WHAT TO DO: Looking at the listing below, how many lines include "formas"? Answer with the number only.
** Opening RECORDS TO USE block **
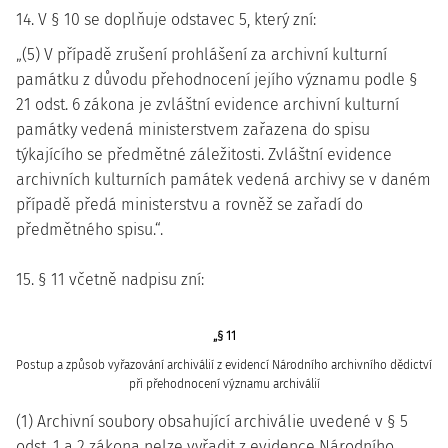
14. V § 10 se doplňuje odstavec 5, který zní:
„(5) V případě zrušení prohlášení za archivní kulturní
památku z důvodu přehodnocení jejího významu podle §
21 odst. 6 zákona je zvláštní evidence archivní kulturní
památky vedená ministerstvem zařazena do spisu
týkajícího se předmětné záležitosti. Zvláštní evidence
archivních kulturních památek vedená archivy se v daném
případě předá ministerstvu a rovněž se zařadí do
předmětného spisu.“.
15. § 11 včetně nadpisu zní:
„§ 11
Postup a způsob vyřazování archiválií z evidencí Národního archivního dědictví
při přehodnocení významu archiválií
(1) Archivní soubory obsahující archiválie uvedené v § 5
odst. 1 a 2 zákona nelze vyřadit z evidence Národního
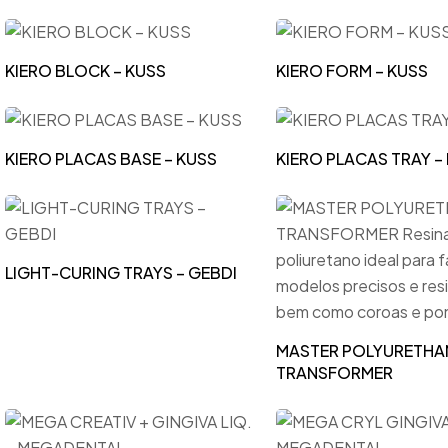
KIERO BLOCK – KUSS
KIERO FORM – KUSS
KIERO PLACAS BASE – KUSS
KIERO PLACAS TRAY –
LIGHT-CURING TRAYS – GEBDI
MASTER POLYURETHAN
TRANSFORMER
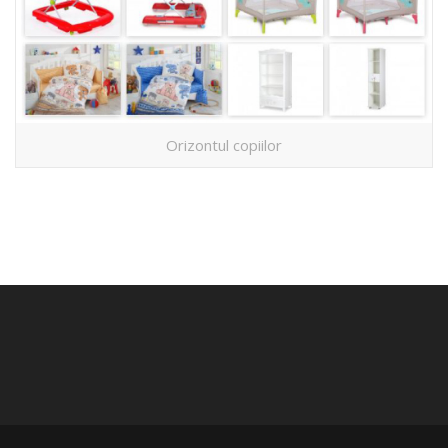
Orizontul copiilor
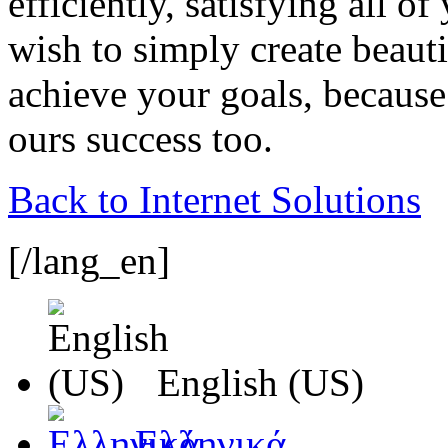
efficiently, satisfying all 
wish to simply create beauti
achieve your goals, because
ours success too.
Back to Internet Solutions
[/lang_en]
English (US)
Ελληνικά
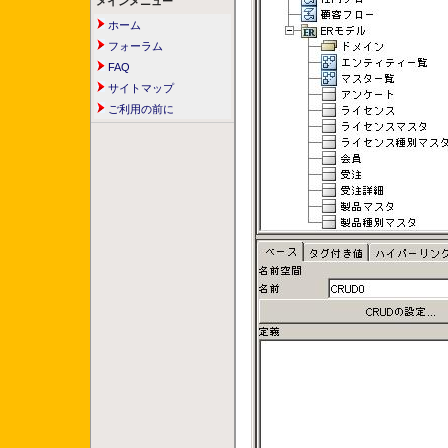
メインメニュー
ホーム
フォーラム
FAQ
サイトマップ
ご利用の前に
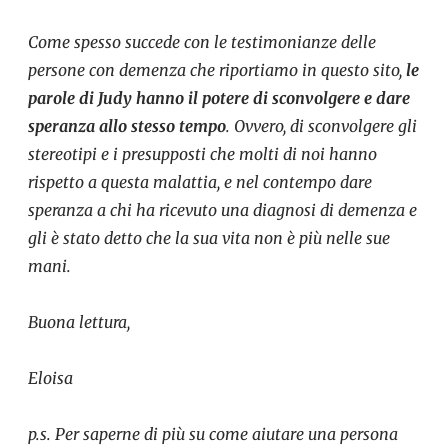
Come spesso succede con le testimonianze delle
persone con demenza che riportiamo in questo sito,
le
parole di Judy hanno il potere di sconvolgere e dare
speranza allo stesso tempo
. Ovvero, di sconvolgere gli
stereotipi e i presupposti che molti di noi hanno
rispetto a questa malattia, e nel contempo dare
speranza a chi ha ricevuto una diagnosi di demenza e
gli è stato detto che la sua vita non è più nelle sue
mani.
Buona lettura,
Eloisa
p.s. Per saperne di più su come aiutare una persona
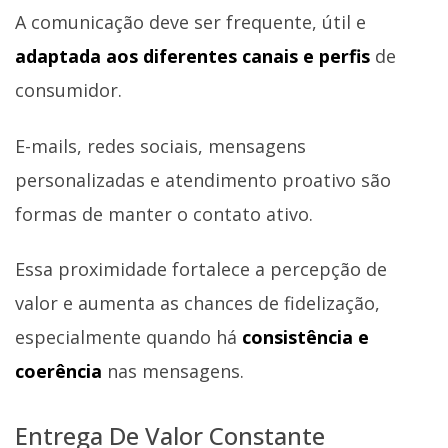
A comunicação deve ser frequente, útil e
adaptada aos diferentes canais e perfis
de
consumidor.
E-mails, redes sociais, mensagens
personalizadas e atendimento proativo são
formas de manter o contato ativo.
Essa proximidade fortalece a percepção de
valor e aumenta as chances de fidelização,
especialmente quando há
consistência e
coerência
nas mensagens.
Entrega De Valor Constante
** Closing RECORDS TO USE block **
** Opening RECORDS TO USE block **
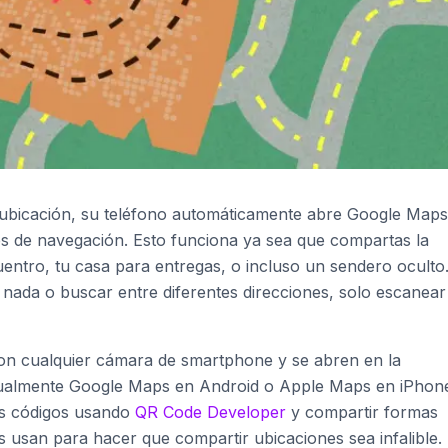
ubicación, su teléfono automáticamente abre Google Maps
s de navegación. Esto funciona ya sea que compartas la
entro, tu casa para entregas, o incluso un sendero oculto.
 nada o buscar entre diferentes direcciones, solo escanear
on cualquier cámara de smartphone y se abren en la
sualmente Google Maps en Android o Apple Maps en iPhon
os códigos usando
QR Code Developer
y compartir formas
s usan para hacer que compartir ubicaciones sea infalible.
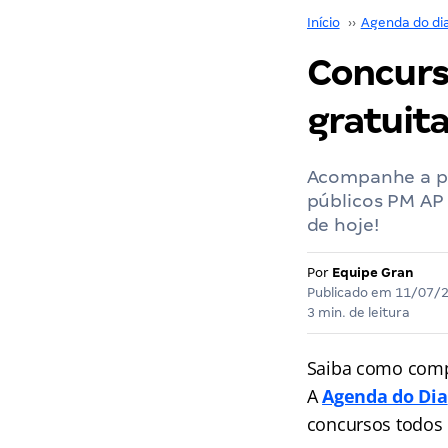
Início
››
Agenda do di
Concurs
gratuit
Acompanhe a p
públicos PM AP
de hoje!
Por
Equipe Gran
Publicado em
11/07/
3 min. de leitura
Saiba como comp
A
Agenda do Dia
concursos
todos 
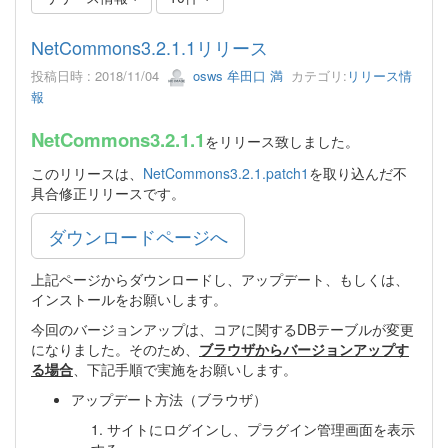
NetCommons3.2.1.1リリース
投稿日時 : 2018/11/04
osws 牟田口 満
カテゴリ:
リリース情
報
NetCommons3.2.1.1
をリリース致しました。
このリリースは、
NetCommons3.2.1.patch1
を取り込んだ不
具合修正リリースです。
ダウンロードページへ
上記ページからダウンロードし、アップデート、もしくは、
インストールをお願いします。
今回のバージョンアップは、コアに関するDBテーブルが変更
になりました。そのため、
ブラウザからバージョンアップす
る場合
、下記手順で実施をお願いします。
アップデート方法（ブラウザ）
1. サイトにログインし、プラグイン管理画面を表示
** Closing RECORDS TO USE block **
ANSWER TO THIS EXERCISE: 2